The Battle of Lake Trasimeno

  In 217 BC, Hannibal Barca and his Cathaginian army all but annihilated the forces of Roman Consul Flaminius in an ambush along the banks of Lake Trasimeno.
  In the early morning of June 24, 217 BC, under a thick layer of fog, the best part of the Roman Army was already stationed in the plains. Hannibal had positioned his light cavalry and the Celts at the entrance to the valley to block any possible Roman retreat.
  The Libyans and Iberians protected his camp. The Balearics and Asiati closed the way to the hill of Montigeto. Hannibal gave orders that they should all attack at the same time. The battle continued for three hours, and 15,000 Roman soldiers who sought escape in the waters of the lake were killed.

Patti Reed and Susan Kerr in Passignano
Lake Trasimeno
November 9, 2005


Umbria has a rich history, distinctive regional cuisine, and beautiful rural countryside.
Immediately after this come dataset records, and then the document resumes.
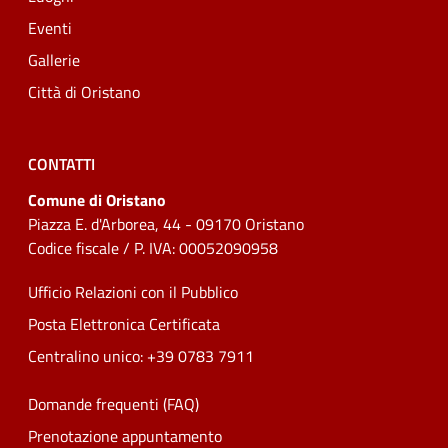
Eventi
Gallerie
Città di Oristano
CONTATTI
Comune di Oristano
Piazza E. d'Arborea, 44 - 09170 Oristano
Codice fiscale / P. IVA: 00052090958
Ufficio Relazioni con il Pubblico
Posta Elettronica Certificata
Centralino unico: +39 0783 7911
Domande frequenti (FAQ)
Prenotazione appuntamento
The foods of Umbria are known worldwide: Spigadoro pasta, Perugina chocolate , Pecorino cheese and prosciutto from Norcia.
  Le Tre Vaselle, a traditional 18th-century hotel in the midst of the Umbrian wine-growing region, is steeped in local tradition. This sturdy provincial villa is composed of thick plastered walls covered with antique etchings on wine-related themes.
  Rustic beam ceilings and burnished terra-cotta floors topped with Oriental rugs set a warm tone, and fireplaces, antique furniture and plush seating add to the charm.
  A wine museum, winery and vineyard views are among the unique offerings nearby.

Deruta Ceramics

  The nearby village of Deruta is famed for its exquisite hand-painted ceramics. We will stop at the workshop of master craftsman Francesco Sberna.

Perugia ~ Capital of Umbria
  Perugia, famous for its chocolate, is one of Italy's most fascinating and historic towns with its Etruscan, Roman, Romanesque and Gothic architecture.
  Perugia is the capital city of the region of Umbria and of the province of Perugia. It was founded by the Umbrians in the prehistoric epoch. The Etruscans arrived between the 6th and 5th century B.C.
  One of the main tourist attractions of the medieval old town is the Fontana Maggiore (Great Fountain) in the central Piazza IV Noviembre. An impressive work of art, the upper stone basin consists of 24 red marble panels separated by 24 marble statues, carved by the famous sculptor Nicola Pisano (sometimes called "the father of modern plastic art") and his son, Giovanni.
  The Galleria Nazionale dell' Umbria is one of the finest museums in Italy, with works by native son Pietro Vannunci, called il Perugino .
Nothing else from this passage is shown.